The 'S' Word
Today is National Stationery and in this post Jackee Holder shares her healthy addiction to all things stationery and tells the story of where it all started.
25 April to 1 May is National Stationery Week and today is World Stationery day #WorldStationeryDay. According to YouGov research commissioned by National Stationery Week, 92% of adults think that writing by hand is important and 97% think it is important for children to be taught to write. They are on the right track as recent research are highlighting many benefits of writing by hand including better memory retention, reduces stress in some regions and slows you down.
My addiction to the ‘S’ Word – Stationery that is began in primary school with a love affair with the stationary cupboard.

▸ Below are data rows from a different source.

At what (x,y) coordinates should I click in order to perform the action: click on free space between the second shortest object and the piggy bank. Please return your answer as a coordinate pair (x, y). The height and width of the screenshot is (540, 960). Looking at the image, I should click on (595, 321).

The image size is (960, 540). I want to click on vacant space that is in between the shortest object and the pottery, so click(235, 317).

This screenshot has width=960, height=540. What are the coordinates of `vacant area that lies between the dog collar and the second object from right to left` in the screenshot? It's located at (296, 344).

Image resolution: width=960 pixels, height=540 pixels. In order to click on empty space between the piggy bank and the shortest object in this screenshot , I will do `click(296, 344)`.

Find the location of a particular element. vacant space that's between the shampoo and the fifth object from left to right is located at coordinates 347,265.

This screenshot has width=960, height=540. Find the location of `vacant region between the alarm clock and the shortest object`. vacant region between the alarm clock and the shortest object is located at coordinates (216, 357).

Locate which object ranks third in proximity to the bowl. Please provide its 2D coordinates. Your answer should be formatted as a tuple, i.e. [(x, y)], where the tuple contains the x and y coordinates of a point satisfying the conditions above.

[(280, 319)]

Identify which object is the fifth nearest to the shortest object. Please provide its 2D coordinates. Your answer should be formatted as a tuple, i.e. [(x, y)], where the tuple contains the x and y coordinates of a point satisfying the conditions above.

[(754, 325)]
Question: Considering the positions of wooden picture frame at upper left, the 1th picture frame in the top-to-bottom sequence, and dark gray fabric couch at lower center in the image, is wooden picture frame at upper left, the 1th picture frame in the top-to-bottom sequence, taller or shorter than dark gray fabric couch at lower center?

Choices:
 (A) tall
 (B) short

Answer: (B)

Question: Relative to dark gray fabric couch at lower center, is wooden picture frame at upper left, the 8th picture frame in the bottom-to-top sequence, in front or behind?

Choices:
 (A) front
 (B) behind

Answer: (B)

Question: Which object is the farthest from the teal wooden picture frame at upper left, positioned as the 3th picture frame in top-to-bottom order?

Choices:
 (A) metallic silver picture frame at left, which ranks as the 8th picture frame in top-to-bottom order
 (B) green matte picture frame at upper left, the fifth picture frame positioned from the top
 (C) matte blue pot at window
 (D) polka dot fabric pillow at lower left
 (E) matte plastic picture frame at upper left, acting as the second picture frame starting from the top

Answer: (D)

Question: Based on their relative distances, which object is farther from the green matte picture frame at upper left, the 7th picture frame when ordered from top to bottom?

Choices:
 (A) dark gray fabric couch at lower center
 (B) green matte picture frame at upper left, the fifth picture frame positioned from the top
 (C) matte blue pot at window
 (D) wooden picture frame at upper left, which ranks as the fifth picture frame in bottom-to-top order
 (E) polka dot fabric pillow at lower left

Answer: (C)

In 1960's the stationery cupboard in my local South London school was a ‘god’. Standing in the corner of the classroom the size of a huge double-sided wardrobe with four doors two either side, top and bottom.
Some teachers you know the kind I’m talking about were pretty spirited about the stationary cupboard keeping the contents guarded under lock and key and being mean and resenting the occasions when they had to hand round freshly minted exercise books straight out of the wrappers and virgin pencils and pens.
Mrs Hinds my favourite all time teacher had a more liberal attitude and relationship with the stationary cupboard and my memory was of the doors wide open and children being able to freely dip in and out tucking into the many delights the cupboard held all under her firm and watchful gaze.
The contents of the cupboard still make me squeal with delight. Exercise books in all sizes and colours with labels to insert your name and class number on the front. Square pads of sticky paper in every colour you could imagine, sheets of sugar ad crepe paper, boxes of unmarked rubbers and pens and pencils ready to make their debut on the naked page.
I liked to rip off the cellophane the books were packaged in and I still hunger for the weight in my hand of a bundle of fresh exercise books as I went around the class placing each one on the desk. Oh, did I forget to mention I was the class stationary monitor.
Mrs Hinds taught all our class to write using italic handwriting. Our lessons would take place on a Friday afternoon. A hush would descend over the class as we hunched over our landscape exercise books and copied the alphabet letter by letter capturing the tails and all the different angles required of italic script. It wasn’t long before I begged my parents for a fountain pen so I could write properly. This prompted a trip to the stationary shop on our high road with one of those big wooden, glass cased counters filled with rows of fountain pens that went on forever.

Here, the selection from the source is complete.